**Exercise description**:
When a line in the material contains the word "revoluţionar", copy it.

START Raw data

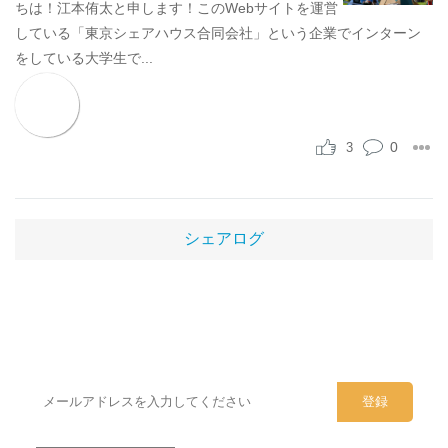
ちは！江本侑太と申します！このWebサイトを運営
している「東京シェアハウス合同会社」という企業でインターン
をしている大学生で...
0
3
シェアログ
シェアハウスのメールアドレスに
ぜひご登録ください。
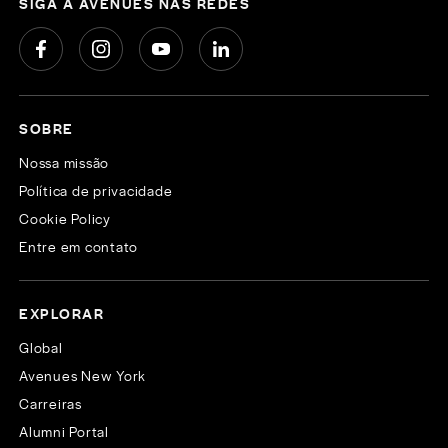
SIGA A AVENUES NAS REDES
SOBRE
Nossa missão
Política de privacidade
Cookie Policy
Entre em contato
EXPLORAR
Global
Avenues New York
Carreiras
Alumni Portal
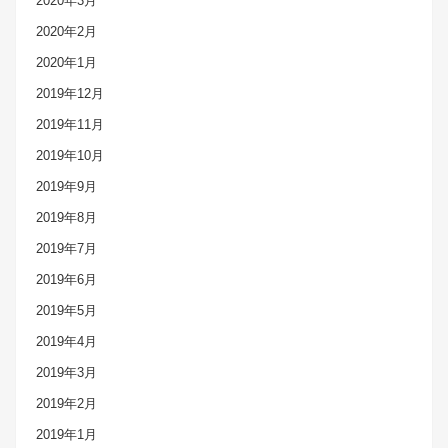
2020年3月
2020年2月
2020年1月
2019年12月
2019年11月
2019年10月
2019年9月
2019年8月
2019年7月
2019年6月
2019年5月
2019年4月
2019年3月
2019年2月
2019年1月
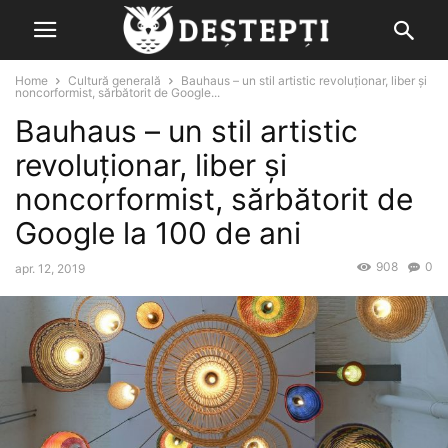
Home
Cultură generală
Bauhaus – un stil artistic revoluţionar, liber şi
noncorformist, sărbătorit de Google...
Bauhaus – un stil artistic
revoluţionar, liber şi
noncorformist, sărbătorit de
Google la 100 de ani
908
0
apr. 12, 2019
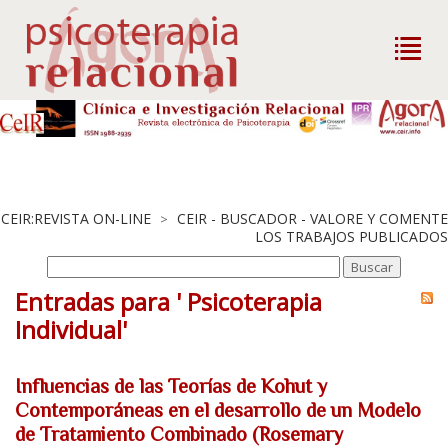
CEIR:REVISTA ON-LINE
CEIR - BUSCADOR - VALORE Y COMENTE
>
LOS TRABAJOS PUBLICADOS
Entradas para ' Psicoterapia
Individual'
Influencias de las Teorías de Kohut y
Contemporáneas en el desarrollo de un Modelo
de Tratamiento Combinado (Rosemary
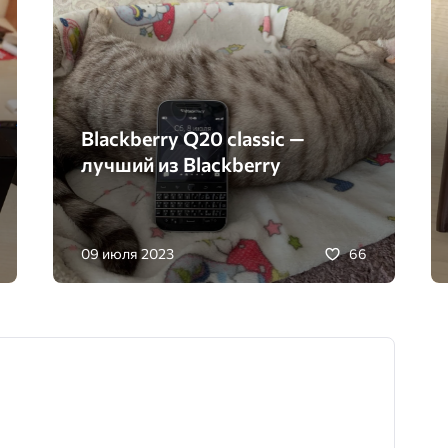
Blackberry Q20 classic —
лучший из Blackberry
09 июля 2023
66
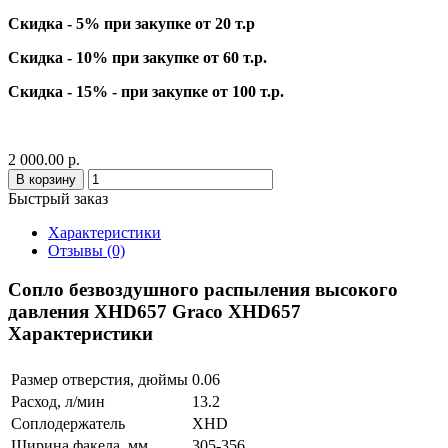
Скидка - 5% при закупке от 20 т.р
Скидка - 10% при закупке от 60 т.р.
Скидка - 15% - при закупке от 100 т.р.
2 000.00 р.
В корзину
Быстрый заказ
Характеристики
Отзывы (0)
Сопло безвоздушного распыления высокого
давления XHD657 Graco XHD657
Характеристики
Размер отверстия, дюймы
0.06
Расход, л/мин
13.2
Соплодержатель
XHD
Ширина факела, мм
305-356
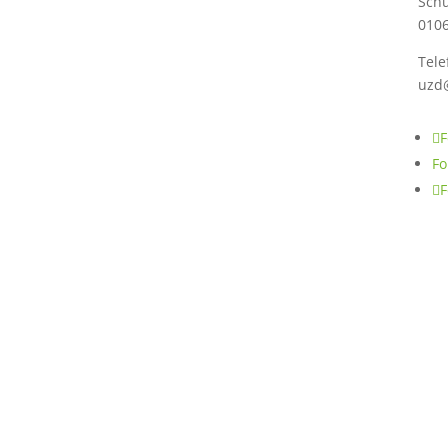
Schü
010
Tele
uzd
F
Fo
F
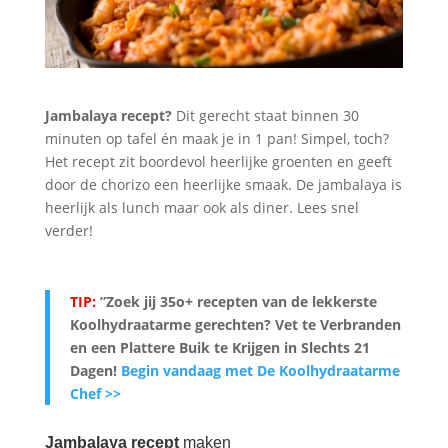
Jambalaya recept?
Dit gerecht staat binnen 30
minuten op tafel én maak je in 1 pan! Simpel, toch?
Het recept zit boordevol heerlijke groenten en geeft
door de chorizo een heerlijke smaak. De jambalaya is
heerlijk als lunch maar ook als diner. Lees snel
verder!
TIP:
”Zoek jij 35o+ recepten van de lekkerste
Koolhydraatarme gerechten? Vet te Verbranden
en een Plattere Buik te Krijgen in Slechts 21
Dagen
!
Begin vandaag met De Koolhydraatarme
Chef >>
Jambalaya recept
maken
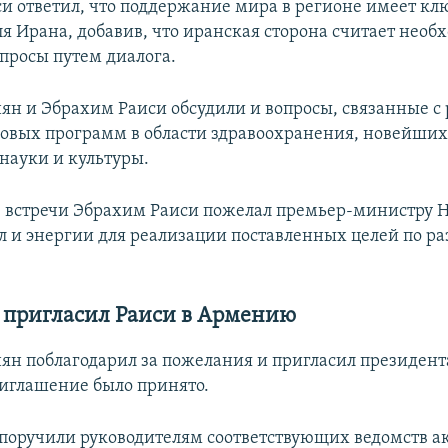
и ответил, что поддержание мира в регионе имеет кл
ля Ирана, добавив, что иранская сторона считает нео
опросы путем диалога.
н и Эбрахим Раиси обсудили и вопросы, связанные с
овых программ в области здравоохранения, новейших
 науки и культуры.
 встречи Эбрахим Раиси пожелал премьер-министру 
 и энергии для реализации поставленных целей по р
пригласил Раиси в Армению
н поблагодарил за пожелания и пригласил президент
иглашение было принято.
поручили руководителям соответствующих ведомств а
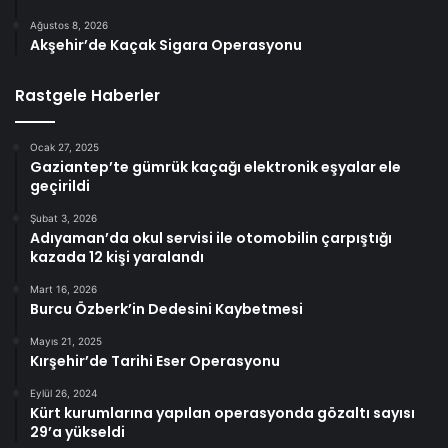
Ağustos 8, 2026
Akşehir’de Kaçak Sigara Operasyonu
Rastgele Haberler
Ocak 27, 2025
Gaziantep’te gümrük kaçağı elektronik eşyalar ele
geçirildi
Şubat 3, 2026
Adıyaman’da okul servisi ile otomobilin çarpıştığı
kazada 12 kişi yaralandı
Mart 16, 2026
Burcu Özberk’in Dedesini Kaybetmesi
Mayıs 21, 2025
Kırşehir’de Tarihi Eser Operasyonu
Eylül 26, 2024
Kürt kurumlarına yapılan operasyonda gözaltı sayısı
29’a yükseldi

END Raw data

**Exercise answer**:
Bauhaus – un stil artistic revoluţionar, liber şi
revoluţionar, liber şi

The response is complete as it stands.